I used a Simmons tube quiver for two years. It does protect your arrows very well and is easy to use. I disliked it because even with the cloth cover it sounds like a plastic milk jug when you bump a tree ot sticks hit it.

The one that works best for me is a homemade "Asbell" style quiver. It can be adjusted to ride high in your armpit when stalking or slid behind your back. It can also be hung close by in the tree stand.

I know several guys that like the little 3 arrow Kwik-3 from Kwikee. it is small light and can be removed when you are in your stand.

The only type I have never used is the Lakota or Side Stalker types.

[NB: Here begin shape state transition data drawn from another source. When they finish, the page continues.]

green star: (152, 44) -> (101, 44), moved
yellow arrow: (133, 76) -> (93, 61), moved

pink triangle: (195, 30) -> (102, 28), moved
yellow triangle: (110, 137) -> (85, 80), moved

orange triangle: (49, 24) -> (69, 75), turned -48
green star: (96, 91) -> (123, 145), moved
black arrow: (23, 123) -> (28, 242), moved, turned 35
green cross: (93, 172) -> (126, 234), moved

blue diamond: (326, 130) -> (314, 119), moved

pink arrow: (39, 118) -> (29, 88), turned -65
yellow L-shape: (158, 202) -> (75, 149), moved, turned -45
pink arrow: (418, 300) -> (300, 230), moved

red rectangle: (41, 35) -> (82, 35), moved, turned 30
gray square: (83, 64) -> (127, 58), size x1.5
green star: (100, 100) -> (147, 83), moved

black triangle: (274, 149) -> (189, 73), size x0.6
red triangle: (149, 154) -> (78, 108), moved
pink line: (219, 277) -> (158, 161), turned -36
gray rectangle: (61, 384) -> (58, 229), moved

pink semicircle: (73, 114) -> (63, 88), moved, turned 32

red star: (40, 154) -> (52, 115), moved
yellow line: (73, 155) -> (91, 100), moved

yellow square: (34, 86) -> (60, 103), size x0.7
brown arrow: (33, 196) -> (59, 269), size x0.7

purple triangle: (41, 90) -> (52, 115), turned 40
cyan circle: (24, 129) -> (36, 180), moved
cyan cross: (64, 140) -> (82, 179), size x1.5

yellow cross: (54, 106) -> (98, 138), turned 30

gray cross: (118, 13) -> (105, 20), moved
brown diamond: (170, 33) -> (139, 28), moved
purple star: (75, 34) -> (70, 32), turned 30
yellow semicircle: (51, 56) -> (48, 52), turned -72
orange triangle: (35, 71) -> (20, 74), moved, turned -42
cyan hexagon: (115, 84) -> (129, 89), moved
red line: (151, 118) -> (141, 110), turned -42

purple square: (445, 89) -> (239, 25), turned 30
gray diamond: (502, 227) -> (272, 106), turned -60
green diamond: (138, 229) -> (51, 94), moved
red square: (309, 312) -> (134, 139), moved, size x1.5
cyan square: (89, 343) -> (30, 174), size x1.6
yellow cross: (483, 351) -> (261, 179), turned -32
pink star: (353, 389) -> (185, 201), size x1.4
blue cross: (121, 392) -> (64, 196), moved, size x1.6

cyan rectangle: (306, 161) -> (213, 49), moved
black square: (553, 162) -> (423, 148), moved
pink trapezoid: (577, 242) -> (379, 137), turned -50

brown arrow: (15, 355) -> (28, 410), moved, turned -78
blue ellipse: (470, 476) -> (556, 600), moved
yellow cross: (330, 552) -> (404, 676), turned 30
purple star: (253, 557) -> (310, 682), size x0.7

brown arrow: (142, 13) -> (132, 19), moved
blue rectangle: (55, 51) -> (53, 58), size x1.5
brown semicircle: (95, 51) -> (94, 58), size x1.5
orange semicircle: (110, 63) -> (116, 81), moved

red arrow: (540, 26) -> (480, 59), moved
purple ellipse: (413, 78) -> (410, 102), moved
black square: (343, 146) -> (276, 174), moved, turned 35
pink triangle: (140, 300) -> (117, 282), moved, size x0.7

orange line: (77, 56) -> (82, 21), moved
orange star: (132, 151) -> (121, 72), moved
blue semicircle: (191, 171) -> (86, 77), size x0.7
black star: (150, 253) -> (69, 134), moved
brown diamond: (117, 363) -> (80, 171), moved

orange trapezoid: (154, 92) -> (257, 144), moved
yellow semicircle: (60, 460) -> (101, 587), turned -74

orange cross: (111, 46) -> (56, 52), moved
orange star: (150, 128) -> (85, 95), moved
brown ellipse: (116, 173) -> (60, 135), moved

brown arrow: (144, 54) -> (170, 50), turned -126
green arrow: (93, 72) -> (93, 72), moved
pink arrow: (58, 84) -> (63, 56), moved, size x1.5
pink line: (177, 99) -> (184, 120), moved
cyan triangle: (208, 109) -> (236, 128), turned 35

Good luck with your quiver search.


----------



## ky_longbow (Jun 23, 2007)

top to bottom-----
boa small fry
kinati quiver
eagles flight-
all hold 4 arrows and are very quiet----







i own 2 small fry's, 2 kinati's and 3 eagles flight------GOOD STUFF !


----------



## JSOG (Jun 23, 2007)

My favorite..... as modeled by Timo..

N check out that sturgeuon bow! Grrrrrrrrrrr 






Its soft sided.... no noise... n holds 8 to 15, dependin on size.


----------



## danmc (Jun 24, 2007)

thanks.  I'll look at some of the ones mentioned here.


----------



## Slasher (Jun 24, 2007)

anyone that doesn't attach to the bow....


----------



## FVR (Jun 24, 2007)

I prefer the plains style.  I can wear it like a back quiver, slide it down and around to go through brush or just take off the strap and run my belt through it for a hip quiver.

I have tried and tried bow quivers and I just can't stand them.

Back quivers are great at the shoots, but getting through the brush with them just sucks.

I had a quiver I made years ago, it's since been misplaced.  It was one of the old Bear big bow quivers.  I converted it to a hip quiver.  It held 7 arrows, the back part of the quiver I used to hold my WWII machete.

Need to find another one of the old quivers to alter.


----------



## reviveourhomes (Jun 25, 2007)

Hey KYlongbow you dont have an extra Eagles flight you would wqant to trade do you? I am lookin for one.


----------



## Slingblade (Jun 27, 2007)

I'm liking my Dawgware quiver more and more.  Like JSOG said, holds plenty of ammo, supplies and it keeps my white fletchings plumb hid while I'm tromping around through the woods.


----------



## garndawg (Jun 28, 2007)

Slasher said:


> anyone that doesn't attach to the bow....



I tried to use a bow quiver, but I just didn't get used to the weight and noise.  I've got a Hoyt Protec and tried the kwikee, a two-piece Trophy Ridge, and a two-piece Fuse and just couldn't get the buzz out.  Thought about Alpine's soft loc, but decided I'd try the Safari back-quiver this season.  Less weight on the bow when gliding through the woods.

Disclaimer:  I spend most of archery season stalking/scouting, so I don't carry a treestand on my back until rifle starts.

I'll let ya'll know how the backquiver works out come September!


----------



## ky_longbow (Jun 29, 2007)

Revive- sorry bud- all mine are in use- my oldest son snagged one of 'em------


----------



## Apex Predator (Jul 21, 2007)

Check out this one that I made.


----------



## FVR (Jul 21, 2007)

That's nice.


----------



## reviveourhomes (Jul 22, 2007)

I saw that one over on the wall, you did reall good, that is such a cool design.

Here is one I made up just recently.


----------



## FVR (Jul 22, 2007)

Here is one I made years ago.


----------